RN/40
12.37
Bundesrat Mag. Harald Himmer (ÖVP, Wien): Sehr geehrte Frau Präsidentin! Sehr geehrte Frau Bundesministerin! Sehr geehrter Herr Bundesminister! Sehr geehrte Damen und Herren hier im Haus und vor den Bildschirmen! Ich habe noch einen Zuruf des Fraktionsobmanns gehört, ein bestimmtes Wort nicht zu verwenden. Ich sage dazu nur: Ich bin nicht die Sprachpolizei. Ich persönlich bin da nicht übermäßig heikel, was bestimmte Ausdrücke betrifft, aber ich frage mich schon: Warum muss man einen solchen Ausdruck verwenden? (Beifall bei der ÖVP. – Bundesrat Spanring [FPÖ/NÖ]: Was ist an dem Ausdruck schlecht?

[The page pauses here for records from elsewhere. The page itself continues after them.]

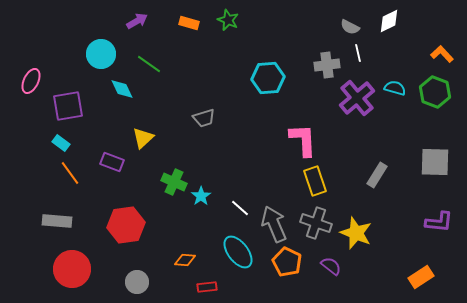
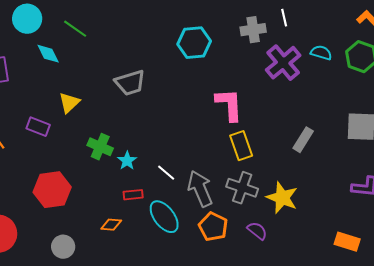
gray trapezoid: (204, 118) -> (130, 83), size x1.4
orange rectangle: (421, 277) -> (347, 242), turned 50
red rectangle: (207, 287) -> (133, 195), moved

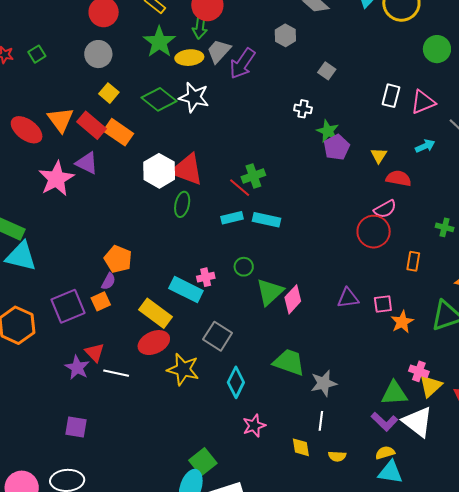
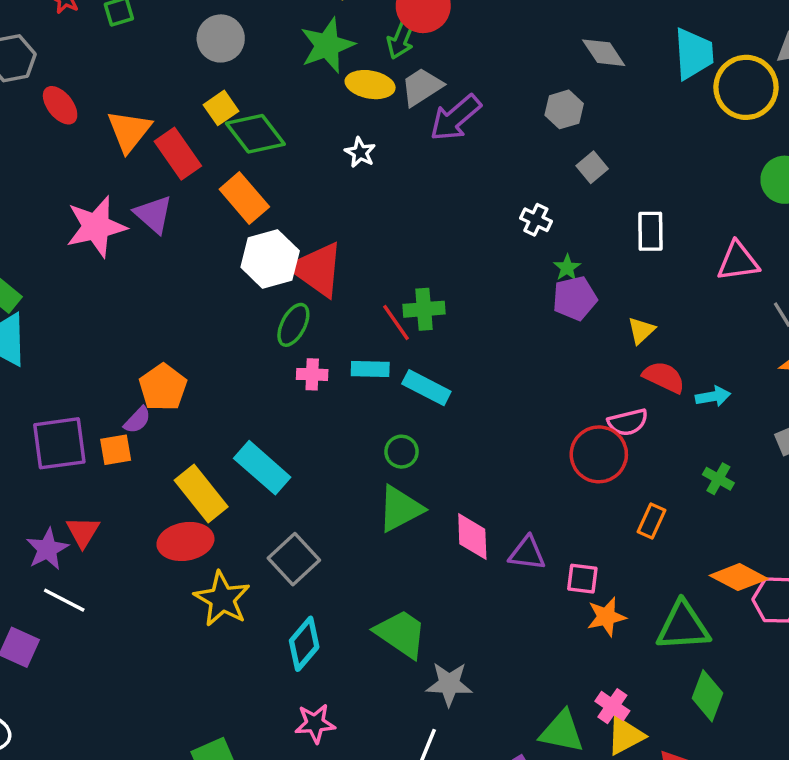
gray hexagon: (285, 35) -> (564, 109), moved
white rectangle: (391, 96) -> (650, 231), moved, turned -30
white star: (194, 97) -> (360, 152), size x0.6
green diamond: (159, 99) -> (255, 134), moved
red ellipse: (27, 130) -> (60, 105), moved, size x0.7
green star: (328, 131) -> (567, 268), size x0.7
orange rectangle: (118, 132) -> (244, 198), moved
cyan arrow: (425, 146) -> (713, 396), moved
green circle: (244, 267) -> (402, 452), moved
pink cross: (206, 277) -> (312, 374), moved
pink diamond: (293, 299) -> (472, 537), moved, turned -60
white line: (116, 373) -> (64, 600), moved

Erklär mir, was an dem Ausdruck nicht passt! Was passt an dem Ausdruck nicht?) Warum übernimmt man einen Ausdruck der Identitären Bewegung? (Bundesrat Spanring [FPÖ/NÖ]: Das ist kein Ausdruck der Identitären Bewegung, das gibt es schon viel länger!) Warum übernimmt man diesen Ausdruck? Warum kann man nicht von Abschiebungen oder von Außerlandbringungen sprechen? Schafft man es sprachlich nicht, ohne diesen Ausdruck auszukommen? Schafft man es nicht? – Nein, man macht es bewusst, weil man von dieser Provokation lebt, und wenn man dann beim entsprechenden Klientel, das das gut findet, damit Punkte macht, dann freut man sich, und wenn man woanders hingeht, sagt man dann: Wir haben ja eigentlich gar nichts Falsches gesagt! Überlegt euch, was denn dieses Wort aussagt! Vom Wortstamm her ist es ja eigentlich völlig unproblematisch, und da gibt es ein paar Hysterische, die sich darüber echauffieren! (Bundesrat Spanring [FPÖ/NÖ]: Genau so ist es!) – Was das Widerliche daran ist, ist, dass es eine Anbiederung an die Identitären ist. Das ist das Widerliche daran! (Beifall bei ÖVP, SPÖ und Grünen.)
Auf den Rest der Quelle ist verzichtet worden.